The contents of test_docs.jsonl is expected to be in the following format:

{"pos_doc": "Hormones ... vitamin D.", "doc_id": "d823"}
{"pos_doc": "Historically, Victoria ... October 2016.", "doc_id": "d159"}
{"pos_doc": "Exceptional examples ... Warsaw.", "doc_id": "d1084"}

Once again, we show 3 examples form each file. Typically the test_docs.jsonl will contain more items than queries in the test_queries.jsonl.

The inference command will result in two folders

• PATH_TO_SAVE_EMBEDDINGS/consumed_samplesX/test_queries

• PATH_TO_SAVE_EMBEDDINGS/consumed_samplesX/test_docs

The X in the folder consumed_samplesX is a number denoted number of batches consumed, this is not crucial at test time, but it is useful in training which we will see in the next section.
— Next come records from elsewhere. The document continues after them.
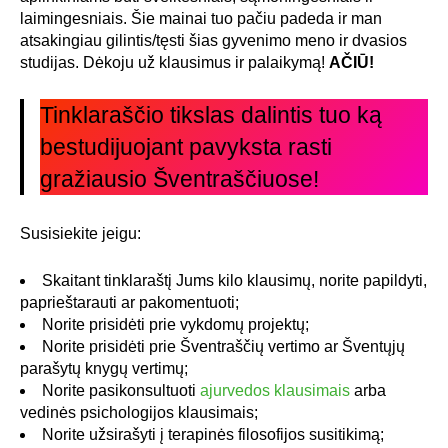
laimingesniais. Šie mainai tuo pačiu padeda ir man
atsakingiau gilintis/tęsti šias gyvenimo meno ir dvasios
studijas. Dėkoju už klausimus ir palaikymą!
AČIŪ!
Tinklaraščio tikslas dalintis tuo ką
bestudijuojant pavyksta rasti
gražiausio Šventraščiuose!
Susisiekite jeigu:
Skaitant tinklaraštį Jums kilo klausimų, norite papildyti,
paprieštarauti ar pakomentuoti;
Norite prisidėti prie vykdomų projektų;
Norite prisidėti prie Šventraščių vertimo ar Šventųjų
parašytų knygų vertimų;
Norite pasikonsultuoti
ajurvedos klausimais
arba
vedinės psichologijos klausimais;
Norite užsirašyti į terapinės filosofijos susitikimą;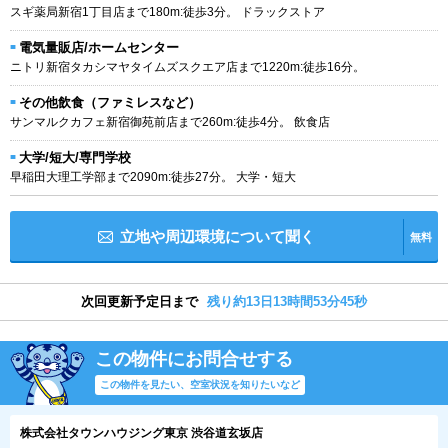
スギ薬局新宿1丁目店まで180m:徒歩3分。 ドラックストア
電気量販店/ホームセンター
ニトリ新宿タカシマヤタイムズスクエア店まで1220m:徒歩16分。
その他飲食（ファミレスなど）
サンマルクカフェ新宿御苑前店まで260m:徒歩4分。 飲食店
大学/短大/専門学校
早稲田大理工学部まで2090m:徒歩27分。 大学・短大
立地や周辺環境について聞く
無料
次回更新予定日まで
残り約13日13時間53分44秒
この物件にお問合せする
この物件を見たい、空室状況を知りたいなど
株式会社タウンハウジング東京 渋谷道玄坂店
First, let’s take a look at the test_queries.

$> ls PATH_TO_SAVE_EMBEDDINGS/consumed_samplesX/test_queries
query.ids  query.npy
$>head -n3 PATH_TO_SAVE_EMBEDDINGS/consumed_samplesX/test_queries/query.ids
q11600
q5831
q3037

query.npy is a numpy pickled array containing rows of query embeddings and the query.ids text file list the id of each embedding in the same order.

Similarly let’s look into the test_docs folder

$> ls PATH_TO_SAVE_EMBEDDINGS/consumed_samplesX/test_doc/
doc.ids  doc.npy
$> head -n3 PATH_TO_SAVE_EMBEDDINGS/consumed_samplesX/test_doc/doc.ids
d823
d159
d1084

We can see that test_doc has a similar structure to test_queries but with ids and embeddings of the documents from the test_docs.josnl file. With this setup it is possible to evaluate the performance using metrics like MRR or NDCG.